Saved data entries:
****************
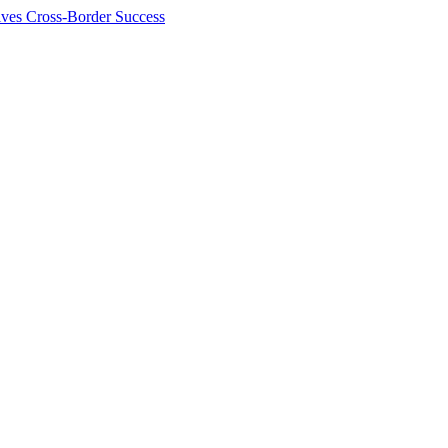
ives Cross-Border Success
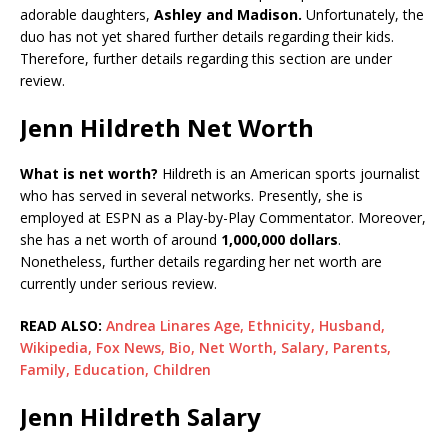
adorable daughters,
Ashley and Madison.
Unfortunately, the
duo has not yet shared further details regarding their kids.
Therefore, further details regarding this section are under
review.
Jenn Hildreth Net Worth
What is net worth?
Hildreth is an American sports journalist
who has served in several networks. Presently, she is
employed at ESPN as a Play-by-Play Commentator. Moreover,
she has a net worth of around
1,000,000 dollars
.
Nonetheless, further details regarding her net worth are
currently under serious review.
READ ALSO:
Andrea Linares Age, Ethnicity, Husband,
Wikipedia, Fox News, Bio, Net Worth, Salary, Parents,
Family, Education, Children
Jenn Hildreth Salary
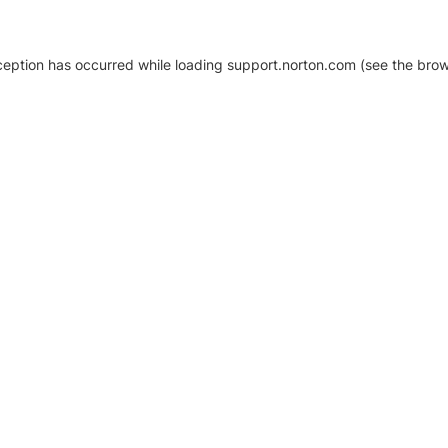
xception has occurred
while loading
support.norton.com
(see the brow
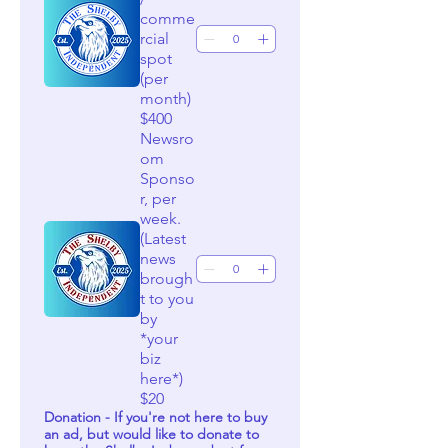
comme
rcial
spot
(per
month)
$400
Newsro
om
Sponso
r, per
week.
(Latest
news
brough
t to you
by
*your
biz
here*)
$20
Donation - If you're not here to buy
an ad, but would like to donate to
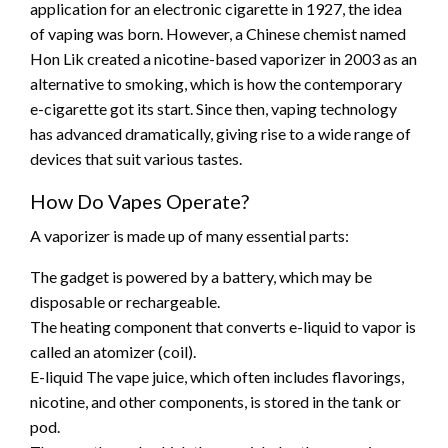
application for an electronic cigarette in 1927, the idea
of vaping was born. However, a Chinese chemist named
Hon Lik created a nicotine-based vaporizer in 2003 as an
alternative to smoking, which is how the contemporary
e-cigarette got its start. Since then, vaping technology
has advanced dramatically, giving rise to a wide range of
devices that suit various tastes.
How Do Vapes Operate?
A vaporizer is made up of many essential parts:
The gadget is powered by a battery, which may be
disposable or rechargeable.
The heating component that converts e-liquid to vapor is
called an atomizer (coil).
E-liquid The vape juice, which often includes flavorings,
nicotine, and other components, is stored in the tank or
pod.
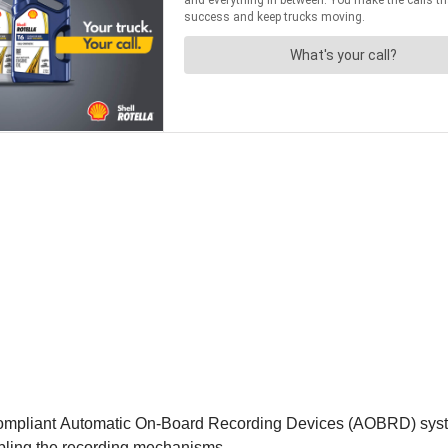
ompliant Automatic On-Board Recording Devices (AOBRD) system
abling the recording mechanisms.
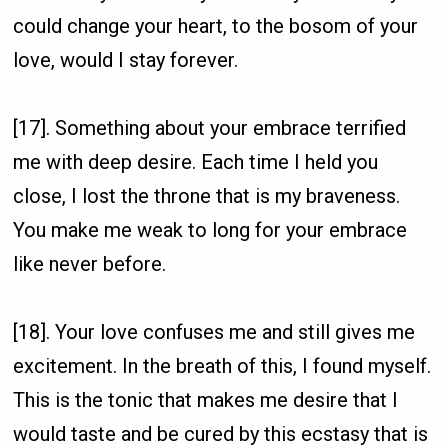
could change your heart, to the bosom of your
love, would I stay forever.
[17]. Something about your embrace terrified
me with deep desire. Each time I held you
close, I lost the throne that is my braveness.
You make me weak to long for your embrace
like never before.
[18]. Your love confuses me and still gives me
excitement. In the breath of this, I found myself.
This is the tonic that makes me desire that I
would taste and be cured by this ecstasy that is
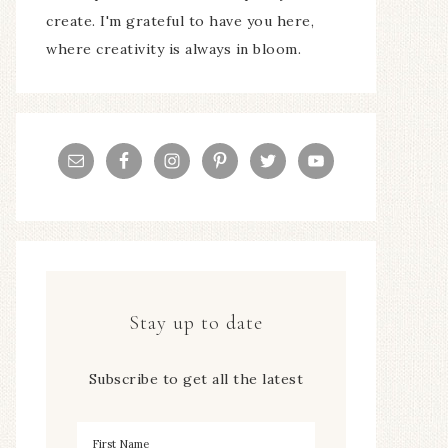
create. I'm grateful to have you here,
where creativity is always in bloom.
Stay up to date
Subscribe to get all the latest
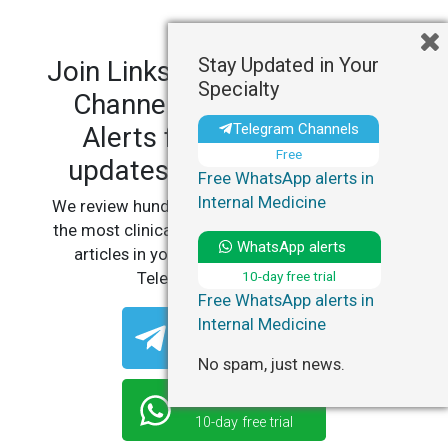
Stay Updated in Your
Join LinksMedicus' Telegram
Specialty
Channels and WhatsApp
Telegram Channels
Alerts for personalized
Free
updates in your specialty.
Free WhatsApp alerts in
Internal Medicine
We review hundreds of articles daily to deliver
the most clinically relevant, practice-changing
WhatsApp alerts
articles in your specialty, straight to your
10-day free trial
Telegram or WhatsApp.
Free WhatsApp alerts in
Internal Medicine
Telegram Channels
Free
No spam, just news.
WhatsApp Alerts
10-day free trial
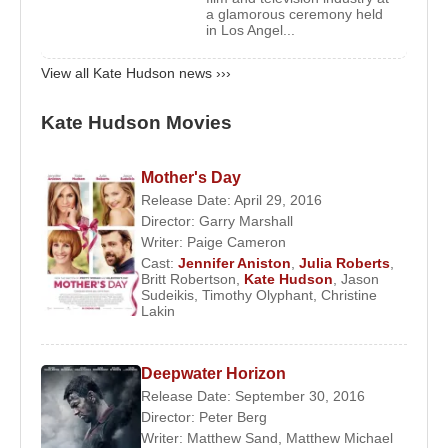
First Marriage:
Kate Hudson
married musician
a glamorous ceremony held
in Los Angel...
Chris Robinson
on December 31, 2000. The
couple separated on August 14, 2006, and their
View all Kate Hudson news ›››
divorce was finalized on October 22, 2007. They
have a son,
Ryder Robinson
(born January 7,
Kate Hudson Movies
2004).
Mother's Day
Second Relationship:
In 2010, she began a
Release Date: April 29, 2016
relationship with musician
Matthew Bellamy
. Their
Director:
Garry Marshall
son,
Bingham Hawn Bellamy
, was born in 2011.
Writer:
Paige Cameron
The couple ended their relationship in December
Cast:
Jennifer Aniston
,
Julia Roberts
,
Britt Robertson
,
Kate Hudson
,
Jason
2014.
Sudeikis
,
Timothy Olyphant
,
Christine
Lakin
Third Relationship:
In 2017, Hudson began a
relationship with musician
Danny Fujikawa
. They
Deepwater Horizon
welcomed a daughter,
Rani Hudson Fujikawa
, on
Release Date: September 30, 2016
October 2, 2018, and became engaged on
Director:
Peter Berg
September 13, 2021.
Writer:
Matthew Sand
,
Matthew Michael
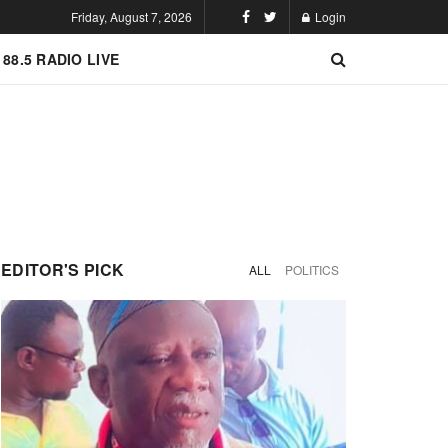
Friday, August 7, 2026
Login
 88.5 RADIO LIVE
EDITOR'S PICK
ALL
POLITICS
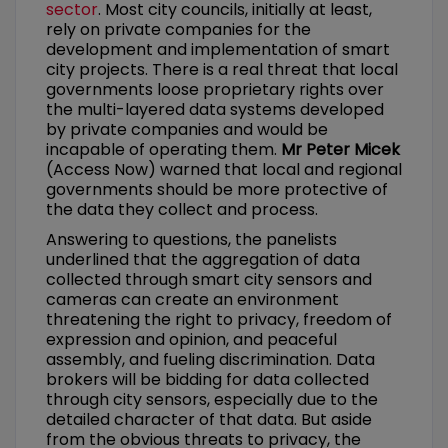
sector
. Most city councils, initially at least,
rely on private companies for the
development and implementation of smart
city projects. There is a real threat that local
governments loose proprietary rights over
the multi-layered data systems developed
by private companies and would be
incapable of operating them.
Mr Peter Micek
(Access Now) warned that local and regional
governments should be more protective of
the data they collect and process.
Answering to questions, the panelists
underlined that the aggregation of data
collected through smart city sensors and
cameras can create an environment
threatening the right to privacy, freedom of
expression and opinion, and peaceful
assembly, and fueling discrimination. Data
brokers will be bidding for data collected
through city sensors, especially due to the
detailed character of that data. But aside
from the obvious threats to privacy, the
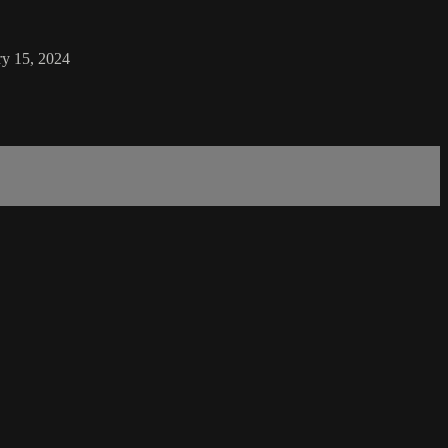
ry 15, 2024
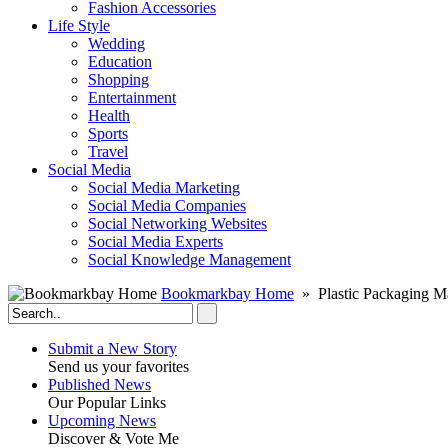
Fashion Accessories‎
Life Style
Wedding
Education
Shopping
Entertainment
Health
Sports
Travel
Social Media
Social Media Marketing
Social Media Companies‎
Social Networking Websites‎
Social Media Experts‎
Social Knowledge Management
Bookmarkbay Home
» Plastic Packaging M
Submit a New Story
Send us your favorites
Published News
Our Popular Links
Upcoming News
Discover & Vote Me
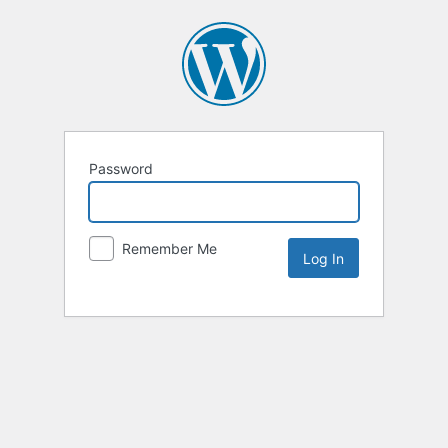
Password
Remember Me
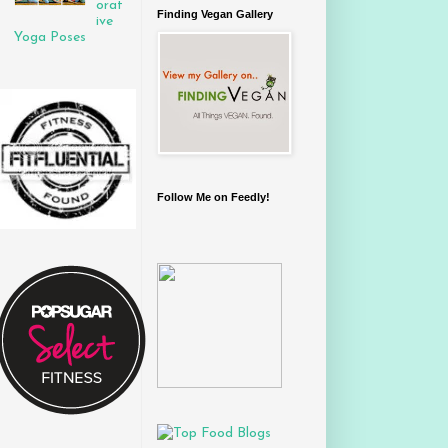
orat
Finding Vegan Gallery
ive
Yoga Poses
Follow Me on Feedly!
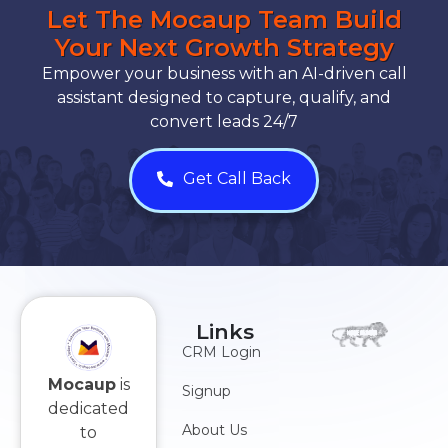
Let The Mocaup Team Build
Your Next Growth Strategy
Empower your business with an AI-driven call
assistant designed to capture, qualify, and
convert leads 24/7
Get Call Back
Links
CRM Login
Mocaup
is
Signup
dedicated
About Us
to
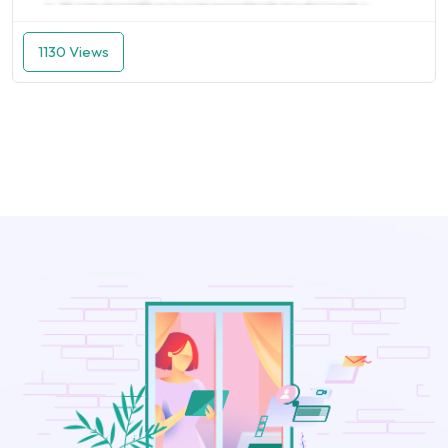
1130 Views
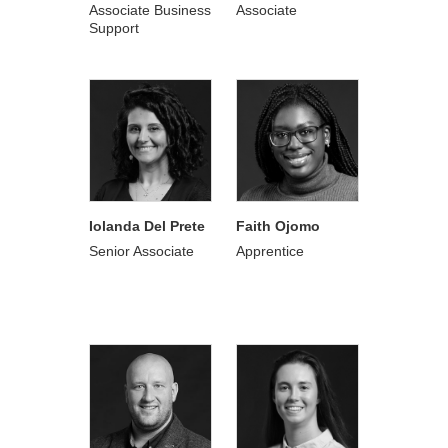
Associate Business
Associate
Support
Iolanda Del Prete
Faith Ojomo
Senior Associate
Apprentice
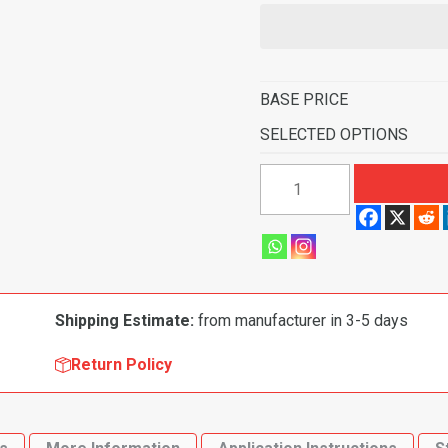
BASE PRICE
SELECTED OPTIONS
1988-
1991
Buick
Skylark
2
Door
Shipping Estimate:
from manufacturer in 3-5 days
Flooring-
Cutpile
Return Policy
quantity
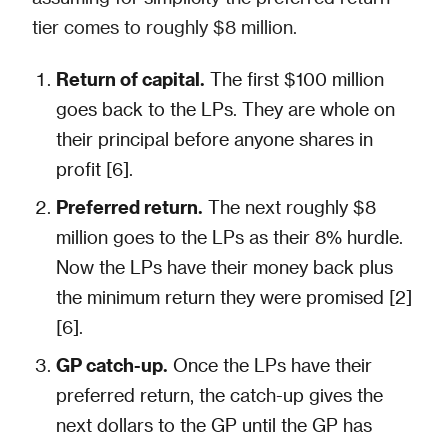
tier comes to roughly $8 million.
Return of capital.
The first $100 million
goes back to the LPs. They are whole on
their principal before anyone shares in
profit [6].
Preferred return.
The next roughly $8
million goes to the LPs as their 8% hurdle.
Now the LPs have their money back plus
the minimum return they were promised [2]
[6].
GP catch-up.
Once the LPs have their
preferred return, the catch-up gives the
next dollars to the GP until the GP has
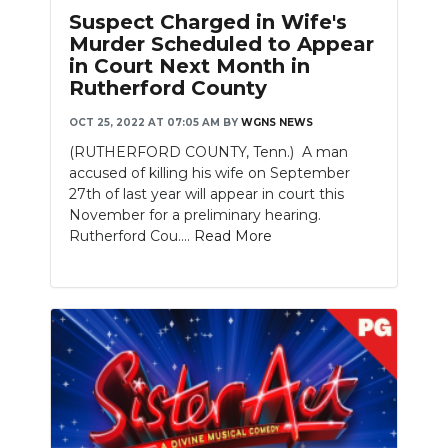
Suspect Charged in Wife's
Murder Scheduled to Appear
in Court Next Month in
Rutherford County
OCT 25, 2022 AT 07:05 AM
BY
WGNS NEWS
(RUTHERFORD COUNTY, Tenn.) A man
accused of killing his wife on September
27th of last year will appear in court this
November for a preliminary hearing.
Rutherford Cou....
Read More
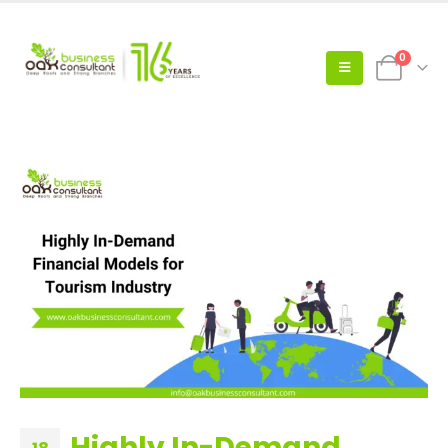
0
Highly In-Demand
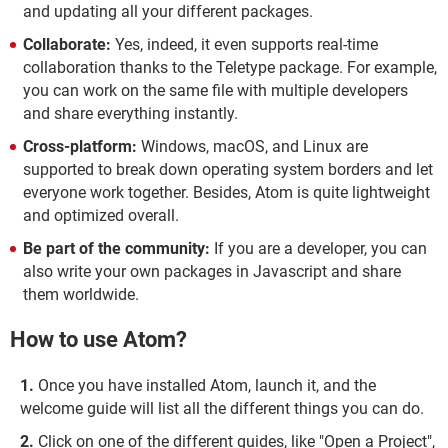
and updating all your different packages.
Collaborate:
Yes, indeed, it even supports real-time
collaboration thanks to the Teletype package. For example,
you can work on the same file with multiple developers
and share everything instantly.
Cross-platform:
Windows, macOS, and Linux are
supported to break down operating system borders and let
everyone work together. Besides, Atom is quite lightweight
and optimized overall.
Be part of the community:
If you are a developer, you can
also write your own packages in Javascript and share
them worldwide.
How to use Atom?
Once you have installed Atom, launch it, and the
welcome guide will list all the different things you can do.
Click on one of the different guides, like "Open a Project",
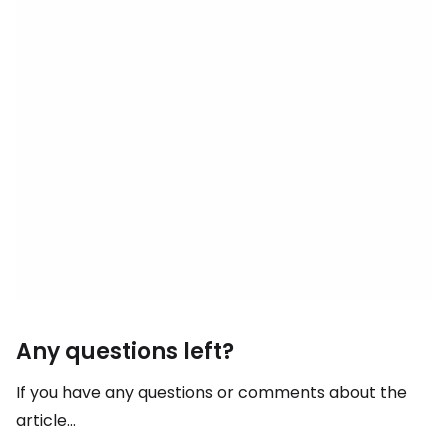
Any questions left?
If you have any questions or comments about the
article...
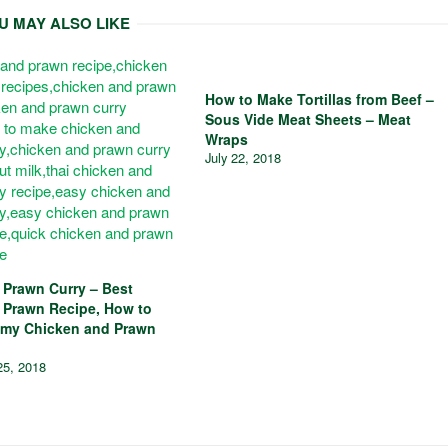
U MAY ALSO LIKE
How to Make Tortillas from Beef –
Sous Vide Meat Sheets – Meat
Wraps
July 22, 2018
 Prawn Curry – Best
 Prawn Recipe, How to
my Chicken and Prawn
25, 2018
****************
(Task requirements) Copy the entries above exactly, but only the stretch from the line containing "assembly, and fueling discrimination. Data" through the line containing "Fashion Accessories‎". Keep both end lines; drop the pictures.

(Result for this task)
assembly, and fueling discrimination. Data
brokers will be bidding for data collected
through city sensors, especially due to the
detailed character of that data. But aside
from the obvious threats to privacy, the
ry 15, 2024
Fashion Accessories‎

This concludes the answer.